### Your assignment
What is needed is the full listing written out exactly, minus the pictures.

### Supplied entries
[Start of section]

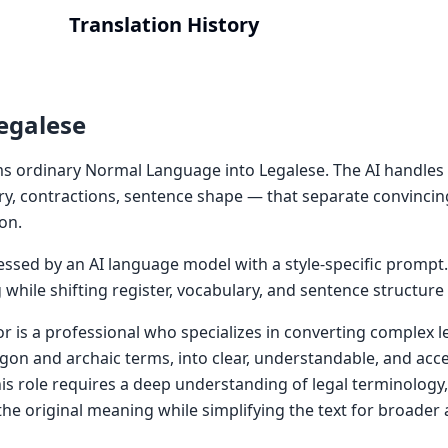
Translation History
egalese
s ordinary Normal Language into Legalese. The AI handles 
ry, contractions, sentence shape — that separate convincin
on.
cessed by an AI language model with a style-specific prompt
while shifting register, vocabulary, and sentence structure
or is a professional who specializes in converting complex 
argon and archaic terms, into clear, understandable, and ac
his role requires a deep understanding of legal terminology
 the original meaning while simplifying the text for broader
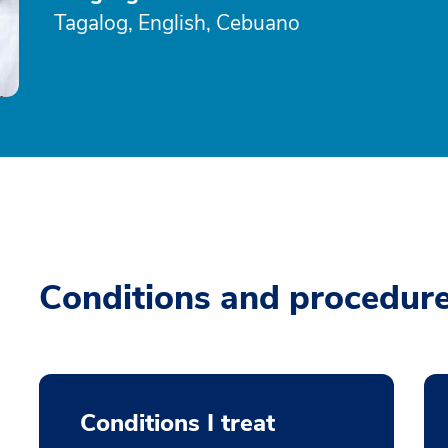
Tagalog, English, Cebuano
Conditions and procedur
Conditions I treat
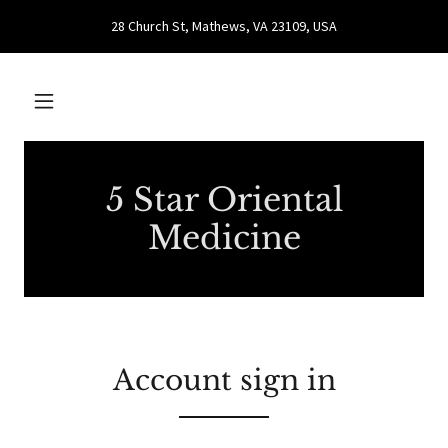
28 Church St, Mathews, VA 23109, USA
5 Star Oriental
Medicine
Account sign in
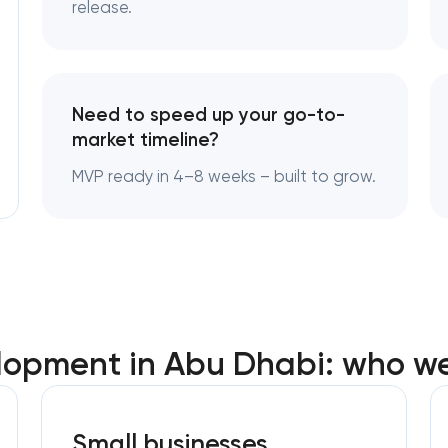
release.
Need to speed up your go-to-
market timeline?
MVP ready in 4–8 weeks – built to grow.
opment in Abu Dhabi: who we
Small businesses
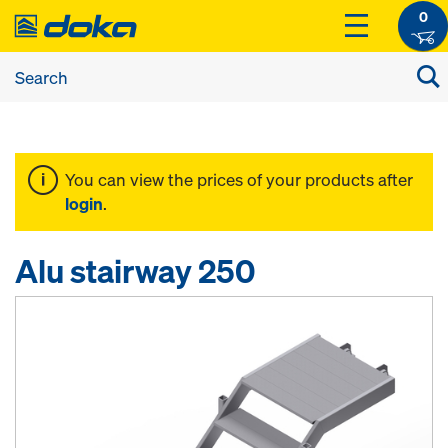
0
You can view the prices of your products after
login
.
Alu stairway 250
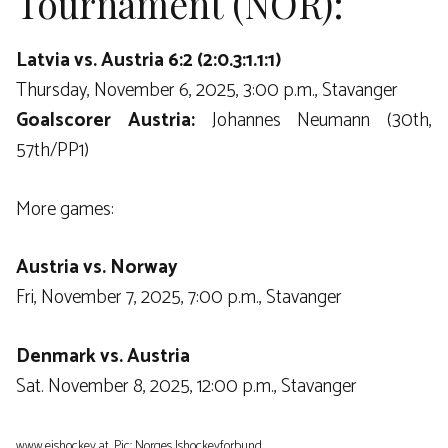
Tournament (NOR):
Latvia vs. Austria 6:2 (2:0.3:1.1:1)
Thursday, November 6, 2025, 3:00 p.m., Stavanger
Goalscorer Austria:
Johannes Neumann (30th,
57th/PP1)
More games:
Austria vs. Norway
Fri, November 7, 2025, 7:00 p.m., Stavanger
Denmark vs. Austria
Sat. November 8, 2025, 12:00 p.m., Stavanger
www.eishockey.at, Pic: Norges Ishockeyforbund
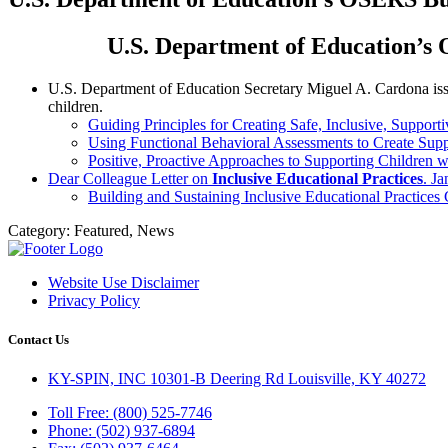
U.S. Department of Education’s 
U.S. Department of Education Secretary Miguel A. Cardona is
children.
Guiding Principles for Creating Safe, Inclusive, Support
Using Functional Behavioral Assessments to Create Sup
Positive, Proactive Approaches to Supporting Children wi
Dear Colleague Letter on
Inclusive Educational Practices
. J
Building and Sustaining Inclusive Educational Practices
Category:
Featured, News
Website Use Disclaimer
Privacy Policy
Contact Us
KY-SPIN, INC 10301-B Deering Rd Louisville, KY 40272
Toll Free: (800) 525-7746
Phone: (502) 937-6894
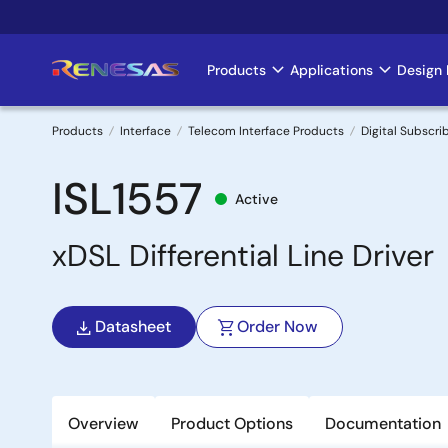
Skip
to
main
Products
Applications
Design 
Main
content
navigation
Products
Interface
Telecom Interface Products
Digital Subscrib
Breadcrumb
ISL1557
Active
xDSL Differential Line Driver
Datasheet
Order Now
Overview
Product Options
Documentation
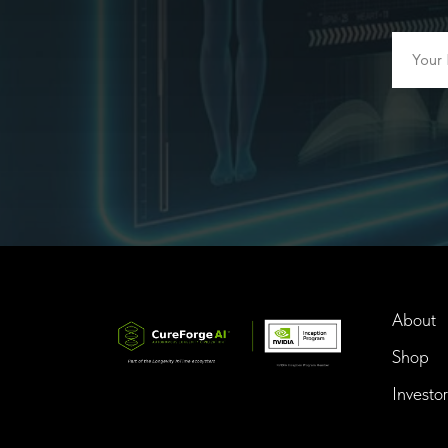
About
Shop
Investor
InTime BioTech LLC.
Dba. Longevity InTime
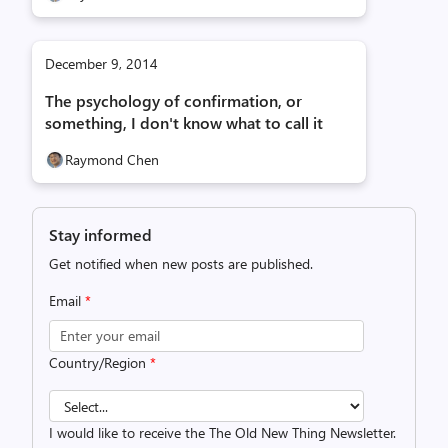
December 9, 2014
The psychology of confirmation, or
something, I don't know what to call it
Raymond Chen
Stay informed
Get notified when new posts are published.
Email
*
Country/Region
*
I would like to receive the The Old New Thing Newsletter.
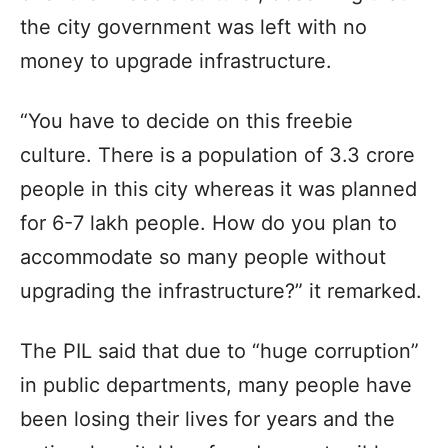
the city government was left with no
money to upgrade infrastructure.
“You have to decide on this freebie
culture. There is a population of 3.3 crore
people in this city whereas it was planned
for 6-7 lakh people. How do you plan to
accommodate so many people without
upgrading the infrastructure?” it remarked.
The PIL said that due to “huge corruption”
in public departments, many people have
been losing their lives for years and the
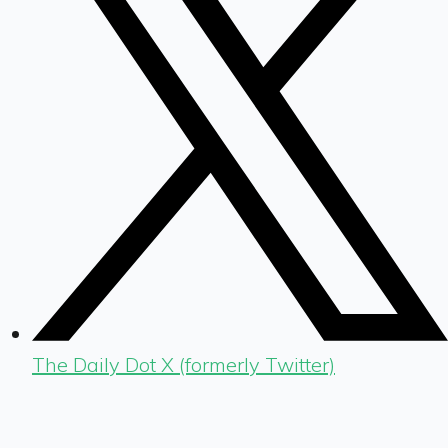
The Daily Dot X (formerly Twitter)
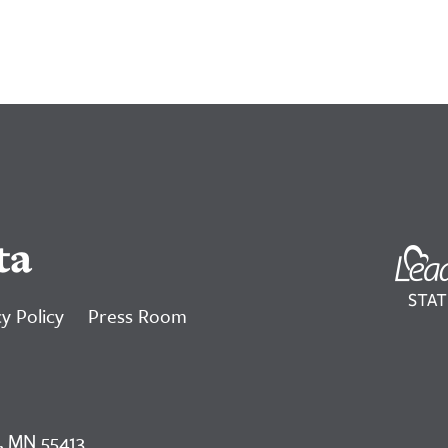
ta
y Policy
Press Room
, MN 55413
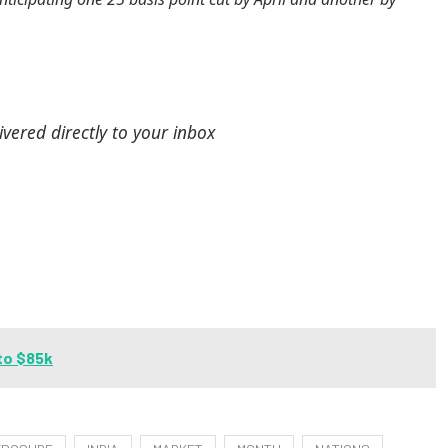
ivered directly to your inbox
to $85k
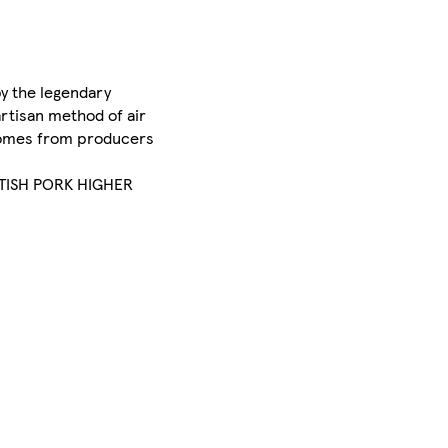
by the legendary
artisan method of air
t comes from producers
BRITISH PORK HIGHER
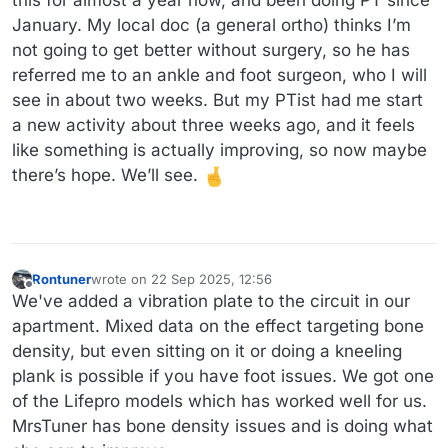
January. My local doc (a general ortho) thinks I’m
not going to get better without surgery, so he has
referred me to an ankle and foot surgeon, who I will
see in about two weeks. But my PTist had me start
a new activity about three weeks ago, and it feels
like something is actually improving, so now maybe
there’s hope. We’ll see.
Rontuner
wrote on
22 Sep 2025, 12:56
last edited by
Offline
We've added a vibration plate to the circuit in our
apartment. Mixed data on the effect targeting bone
density, but even sitting on it or doing a kneeling
plank is possible if you have foot issues. We got one
of the Lifepro models which has worked well for us.
MrsTuner has bone density issues and is doing what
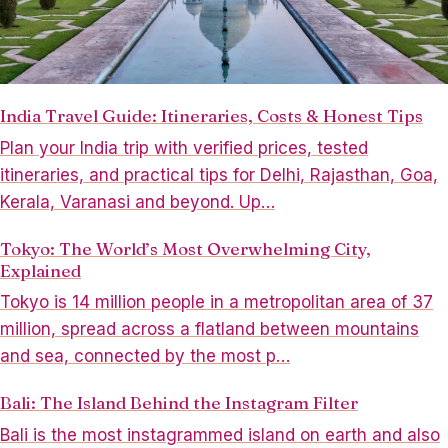
India Travel Guide: Itineraries, Costs & Honest Tips
Plan your India trip with verified prices, tested
itineraries, and practical tips for Delhi, Rajasthan, Goa,
Kerala, Varanasi and beyond. Up…
Tokyo: The World’s Most Overwhelming City,
Explained
Tokyo is 14 million people in a metropolitan area of 37
million, spread across a flatland between mountains
and sea, connected by the most p…
Bali: The Island Behind the Instagram Filter
Bali is the most instagrammed island on earth and also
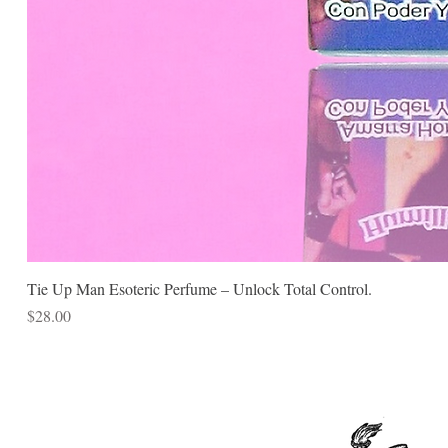
Tie Up Man Esoteric Perfume – Unlock Total Control.
Price
$28.00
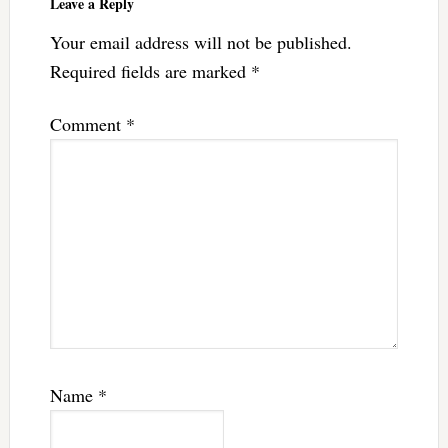
Leave a Reply
Your email address will not be published.
Required fields are marked
*
Comment
*
Name
*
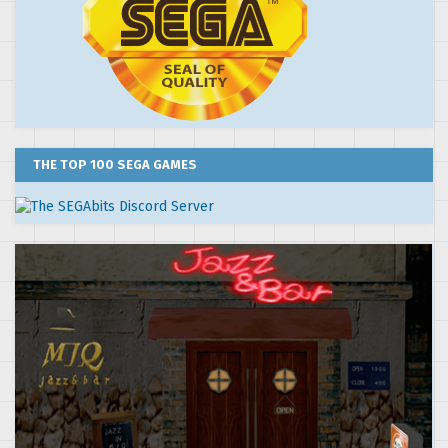
THE TOP 100 SEGA GAMES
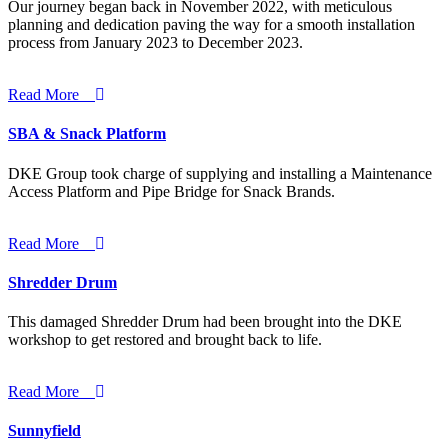
Our journey began back in November 2022, with meticulous
planning and dedication paving the way for a smooth installation
process from January 2023 to December 2023.
Read More
SBA & Snack Platform
DKE Group took charge of supplying and installing a Maintenance
Access Platform and Pipe Bridge for Snack Brands.
Read More
Shredder Drum
This damaged Shredder Drum had been brought into the DKE
workshop to get restored and brought back to life.
Read More
Sunnyfield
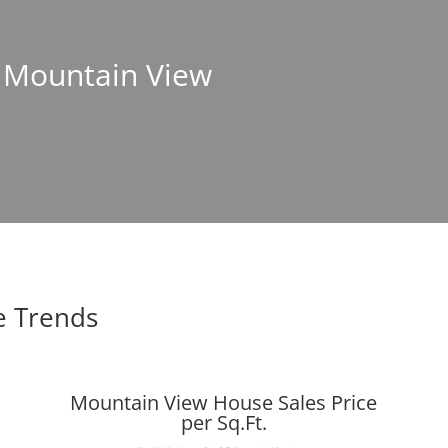
n Mountain View
e Trends
Mountain View House Sales Price
per Sq.Ft.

[End of section]

### Worked solution
Translation History
egalese
s ordinary Normal Language into Legalese. The AI handles 
ry, contractions, sentence shape — that separate convincin
on.
cessed by an AI language model with a style-specific prompt
while shifting register, vocabulary, and sentence structure
or is a professional who specializes in converting complex 
argon and archaic terms, into clear, understandable, and ac
his role requires a deep understanding of legal terminology
 the original meaning while simplifying the text for broader
Tagalog, English, Cebuano
Conditions and procedur
Conditions I treat
28 Church St, Mathews, VA 23109, USA
5 Star Oriental
Medicine
Account sign in
release.
Need to speed up your go-to-
market timeline?
MVP ready in 4–8 weeks – built to grow.
opment in Abu Dhabi: who we
Small businesses
0
You can view the prices of your products after
login
.
Alu stairway 250
Tournament (NOR):
Latvia vs. Austria 6:2 (2:0.3:1.1:1)
Thursday, November 6, 2025, 3:00 p.m., Stavanger
Goalscorer Austria:
Johannes Neumann (30th,
57th/PP1)
More games:
Austria vs. Norway
Fri, November 7, 2025, 7:00 p.m., Stavanger
Denmark vs. Austria
Sat. November 8, 2025, 12:00 p.m., Stavanger
www.eishockey.at, Pic: Norges Ishockeyforbund
U.S. Department of Education’s 
U.S. Department of Education Secretary Miguel A. Cardona is
children.
Guiding Principles for Creating Safe, Inclusive, Support
Using Functional Behavioral Assessments to Create Sup
Positive, Proactive Approaches to Supporting Children wi
Dear Colleague Letter on
Inclusive Educational Practices
. J
Building and Sustaining Inclusive Educational Practices
Category:
Featured, News
Website Use Disclaimer
Privacy Policy
Contact Us
KY-SPIN, INC 10301-B Deering Rd Louisville, KY 40272
Toll Free: (800) 525-7746
Phone: (502) 937-6894
Skip
to
main
Products
Applications
Design 
Main
content
navigation
Products
Interface
Telecom Interface Products
Digital Subscrib
Breadcrumb
ISL1557
Active
xDSL Differential Line Driver
Datasheet
Order Now
Overview
Product Options
Documentation
About
Shop
Investor
InTime BioTech LLC.
Dba. Longevity InTime
December 9, 2014
The psychology of confirmation, or
something, I don't know what to call it
Raymond Chen
Stay informed
Get notified when new posts are published.
Email
*
Country/Region
*
I would like to receive the The Old New Thing Newsletter.
the city government was left with no
money to upgrade infrastructure.
“You have to decide on this freebie
culture. There is a population of 3.3 crore
people in this city whereas it was planned
for 6-7 lakh people. How do you plan to
accommodate so many people without
upgrading the infrastructure?” it remarked.
The PIL said that due to “huge corruption”
in public departments, many people have
been losing their lives for years and the
The Daily Dot X (formerly Twitter)
ta
y Policy
Press Room
, MN 55413
ivered directly to your inbox
to $85k
by the legendary
artisan method of air
t comes from producers
BRITISH PORK HIGHER
January. My local doc (a general ortho) thinks I’m
not going to get better without surgery, so he has
referred me to an ankle and foot surgeon, who I will
see in about two weeks. But my PTist had me start
a new activity about three weeks ago, and it feels
like something is actually improving, so now maybe
there’s hope. We’ll see.
Rontuner
wrote on
22 Sep 2025, 12:56
last edited by
Offline
We've added a vibration plate to the circuit in our
apartment. Mixed data on the effect targeting bone
density, but even sitting on it or doing a kneeling
plank is possible if you have foot issues. We got one
of the Lifepro models which has worked well for us.
MrsTuner has bone density issues and is doing what
India Travel Guide: Itineraries, Costs & Honest Tips
Plan your India trip with verified prices, tested
itineraries, and practical tips for Delhi, Rajasthan, Goa,
Kerala, Varanasi and beyond. Up…
Tokyo: The World’s Most Overwhelming City,
Explained
Tokyo is 14 million people in a metropolitan area of 37
million, spread across a flatland between mountains
and sea, connected by the most p…
Bali: The Island Behind the Instagram Filter
Bali is the most instagrammed island on earth and also
Tie Up Man Esoteric Perfume – Unlock Total Control.
Price
$28.00
Leave a Reply
Your email address will not be published.
Required fields are marked
*
Comment
*
Name
*
THE TOP 100 SEGA GAMES
Our journey began back in November 2022, with meticulous
planning and dedication paving the way for a smooth installation
process from January 2023 to December 2023.
Read More
SBA & Snack Platform
DKE Group took charge of supplying and installing a Maintenance
Access Platform and Pipe Bridge for Snack Brands.
Read More
Shredder Drum
This damaged Shredder Drum had been brought into the DKE
workshop to get restored and brought back to life.
Read More
Sunnyfield
n Mountain View
e Trends
Mountain View House Sales Price
per Sq.Ft.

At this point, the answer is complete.